In the cybercriminal domain, exploit authors are the first-line hackers to find or create vulnerabilities. Researchers sniff out their modus operandi.

Last year, an exploit broker was willing to pay up to US$2 million for zero-day jailbreaks of Apple’s iOS software, and US$1 million for zero-day exploits that take over WhatsApp and iMessage.

Zero-day vulnerabilities are the most valuable and prized asset: they are vulnerabilities for which no patch or update available until precious time has lapsed and damage perpetrated. 

These vulnerabilities can take many forms, involving missing or flawed data encryption, SQL injection, buffer overflows, missing authorizations, broken algorithms, URL redirects, bugs, or problems with password security.

The focus of attention is usually on the malware that exploits the zero-day vulnerability, but in order for that malware to be developed and created, someone has to first find the vulnerability and work out how to exploit it. These specialists are the exploit authors, who usually work quietly out of the spotlight to discover and sell zero-day vulnerabilities to the highest bidder.

Check Point’s CSI ambitions

Just like crime-scene investigators, the Vulnerability and Malware research teams at Check Point wanted to probe into the workings of exploit authors and their motivations. 

Starting from a single incident response case, they built a profile of one of the most active exploit developers for Windows, known as ‘Volodya’ or ‘BuggiCorp’. So far, they managed to track down more than 10 of the two’s Windows Kernel Local Privilege Escalation (LPE) exploits, many of which were zero-days at the time of development.

Their approach was to ‘fingerprint’ the authors’ working technique, looking for unique identifiers that could be associated with each individual. They did this by analyzing code and looking for characteristics such as the way that code was written and implemented. This is similar to how a graphologist analyzes handwriting.

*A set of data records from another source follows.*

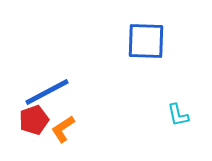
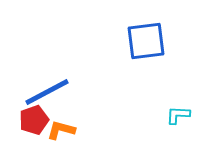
blue square: rotated 9 degrees counterclockwise
cyan L-shape: rotated 105 degrees clockwise
orange L-shape: moved 2 px left, 1 px down; rotated 48 degrees clockwise
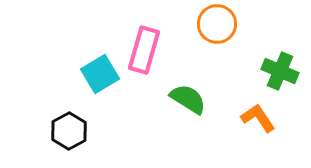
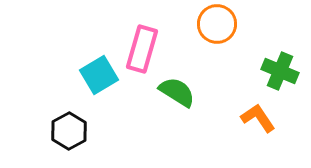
pink rectangle: moved 2 px left, 1 px up
cyan square: moved 1 px left, 1 px down
green semicircle: moved 11 px left, 7 px up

During this research, the team focused on exploits that are used by or embedded in different malware families, both in advanced persistent threat (APT) attacks and in commoditized malware (especially ransomware). Although such threats are widespread, the researchers often found detailed malware reports that neglected to mention that the malware at hand also used exploits for escalating access privilege.

The team was able to use this technique repeatedly to track 16 Windows LPE exploits, written and sold by two different authors. Out of these, 15 date to the timeframe of 2015-2019, so it is plausible to assume that they constitute a significant share of the exploitation market, specifically for Windows LPE exploits.

Zero-day customers

During the entire research process, the team wanted to focus on the two exploit authors and their clientele. The list of Volodya’s clients is diverse, and includes banker trojan authors such as Ursnif, ransomware authors such as GandCrab, Cerber and Magniber, and APT groups such as Turla, APT28 and Buhtrap.

The APT customers, Turla, APT28, and Buhtrap, are all commonly-linked to Russia. Even these advanced groups purchase exploits from exploit authors, instead of developing them in-house! This is another point that strengthens the team’s hypothesis that these zero-day exploits should be treated as a separate and distinct part of the construction of malware and the malware economy.

The following table summarizes and shows the CVEs that they were able to attribute to Volodya, as well as the customers or the malware groups found using these exploits. CVEs that are marked with blue are Zero-day, and naturally more expensive. The highlighted groups on the left are considered APTs.

Volodya’s customers and the CVEs that were used by them.

The researchers have been able to fingerprint each exploit writer’s characteristic techniques, and then use these properties to identify and track two exploit authors, Volodya and PlayBit.

Based on these two successful test cases, the Check Point team believe that this research methodology can be used to identify additional exploit writers. Other researchers can perhaps try the suggested technique and adopt it as an additional tool in their arsenal.